In particolare, il ricorrente, nelle conclusioni dell’atto introduttivo, chiede di essere reintegrato nel possesso dell’immobile, con condanna dei resistenti al relativo rilascio, nonché al risarcimento del danno ingiusto,cioè del danno derivante dal mancato godimento del fondo come affittuario; non si può,poi, ritenere che il risarcimento richiesto attenga alla mancata percezione dell’equo indennizzo previsto dall’art. 43 della legge n.203 del 1982, così come appare dalla memoria del 31 dicembre 2010, sia perché un’eventuale richiesta in tal senso determinerebbe una modificazione, non consentita, della domanda,sia perché la richiesta del risarcimento del danno individuato nella mancata percezione del citato indennizzo si risolve nella richiesta dello stesso,richiesta mai chiaramente formulata.

Pertanto, si deve ritenere che la richiesta risarcitoria attenga al mancato godimento del bene come affittuario,cioè all’illegittimo spossessamento

Non è stato però indicato alcun elemento a riprova del danno subito.

Per giurisprudenza consolidata, dalla quale il Collegio non ha motivo nella specie di discostarsi, all’azione di risarcimento danni spiegata dinanzi al giudice amministrativo si applica il principio dell’onere della prova previsto nell’art. 2697 c.c., in virtù del quale spetta al danneggiato fornire in giudizio la prova di tutti gli elementi costitutivi della fattispecie risarcitoria, e segnatamente del danno di cui si invoca il ristoro per equivalente monetario (ex multis, C.G.A.R.S. 12 maggio 2010, n. 640; T.A.R. Lombardia, sez.

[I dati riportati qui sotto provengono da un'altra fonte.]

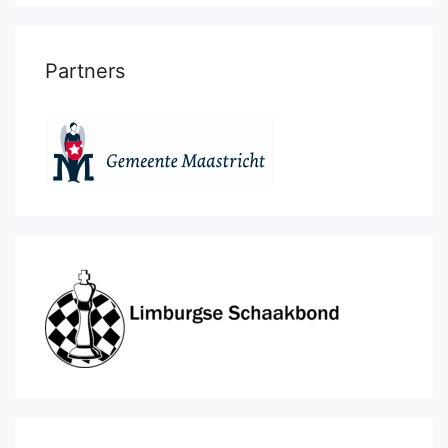
Partners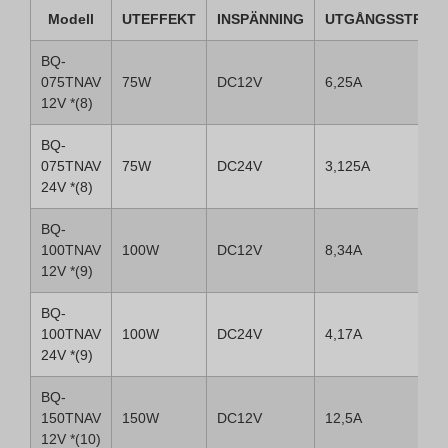
Modell
UTEFFEKT
INSPÄNNING
UTGÅNGSSTRÖM
BQ-
075TNAV
75W
DC12V
6,25A
12V *(8)
BQ-
075TNAV
75W
DC24V
3,125A
24V *(8)
BQ-
100TNAV
100W
DC12V
8,34A
12V *(9)
BQ-
100TNAV
100W
DC24V
4,17A
24V *(9)
BQ-
150TNAV
150W
DC12V
12,5A
12V *(10)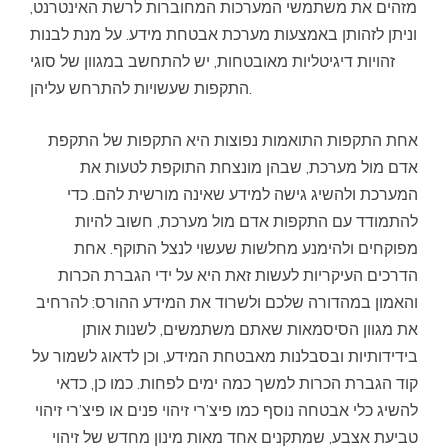
מזהים את משתמשי המערכות המחוברות לרשת האינטרנט,
וניתן לזהותן באמצעות מערכת אבטחת מידע. על מנת לבנות
זהויות דיגיטליות מאובטחות, יש להתחשב במגוון של סוגי
התקפות שעשויות להתרחש עליהן.
אחת התקפות התואמות נפוצות היא התקפות של התקפת
אדם מול מערכת, שבהן מונצחת התוקפת לטעות את
המערכת ולהשיג גישה למידע שאינה מורשית להם. כדי
להתמודד עם התקפות אדם מול מערכת, חשוב להיות
מפוקחים ולהימנע מחלשות שעשוי לנצל התוקף. אחת
הדרכים העיקריות לעשות זאת היא על ידי הגברת הכרות
והאמון במהדורה שלכם ולשרוד את המידע ההורס: להרחיב
את מגוון הסיסמאות שאתם משתמשים, לשנות אותן
בידידותיות ובסבלנות מאבטחת המידע, וכן לדאוג לשמור על
קוד הגברת הכרות למשך כמה ימים לפחות. כמו כן, כדאי
להשיג כלי אבטחה נוסף כמו פיצ’רי זיהוי פנים או פיצ’רי זיהוי
טביעת אצבע, שמתקנים אחד מאות מינון מחדש של זיהוי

IV, 10 giugno 2010, n. 1787; T.A.R. Cagliari, sez. II, 5 febbraio 2010, n. 126). Conseguentemente, laddove la domanda di risarcimento danni si presenti genericamente formulata, e non sia corredata dalla prova del danno da risarcire, essa deve essere respinta (C.d.S., sez. VI, 17 luglio 2008, n. 3592).

Nel caso in esame, il ricorrente non ha fornito alcun elemento idoneo a dimostrare nell’an e nel quantum il pregiudizio del quale si invoca il ristoro. Di tali elementi non vi è traccia né negli atti di gravame, né negli altri scritti difensivi depositati in corso di giudizio. In ogni caso, al di là della genericità dell’indicazione, le pretese risarcitorie formulate dalla parte ricorrente devono essere in ogni caso vagliate alla stregua dell’art. 1227 del c.c..

Infatti, già prima dell’entrata in vigore del codice del processo amministrativo l’articolo citato è stato utilizzato dalla giurisprudenza quale parametro per quantificare il danno e comunque, deve ritenersi che l’art. 30 cod. proc. amm., per il quale "Nel determinare il risarcimento il giudice valuta tutte le circostanze di fatto e il comportamento complessivo delle parti e, comunque, esclude il risarcimento dei danni che si sarebbero potuti evitare usando l’ordinaria diligenza, anche attraverso l’esperimento degli strumenti di tutela previsti", ha valore di canone interpretativo del fondamentale principio stabilito dall’art. 1227 c.c. onde lo stesso può applicarsi anche alle fattispecie anteriori alla sua entrata in vigore.

Nel caso in esame, la tempestiva impugnazione del provvedimento illegittimo avrebbe consentito la reintegra nel possesso del bene da parte del ricorrente con l’eliminazione dei danni oggi richiesti.

In conclusione, il ricorso deve essere dichiarato irricevibile per tardività e deve essere respinta la domanda di risarcimento del danno.

Sussistono giusti motivi per disporre la compensazione delle spese di giudizio.
P.Q.M.

Il Tribunale Amministrativo Regionale per la Puglia Lecce – Sezione Prima

definitivamente pronunciando sul ricorso, come in epigrafe proposto: a) dichiara l’estromissione dal giudizio dell’Università, b) dichiara il ricorso irricevibile per tardività, c) respinge la domanda di risarcimento del danno. Spese compensate.

Ordina che la presente sentenza sia eseguita dall’autorità amministrativa.

Testo non ufficiale. La sola stampa del bollettino ufficiale ha carattere legale.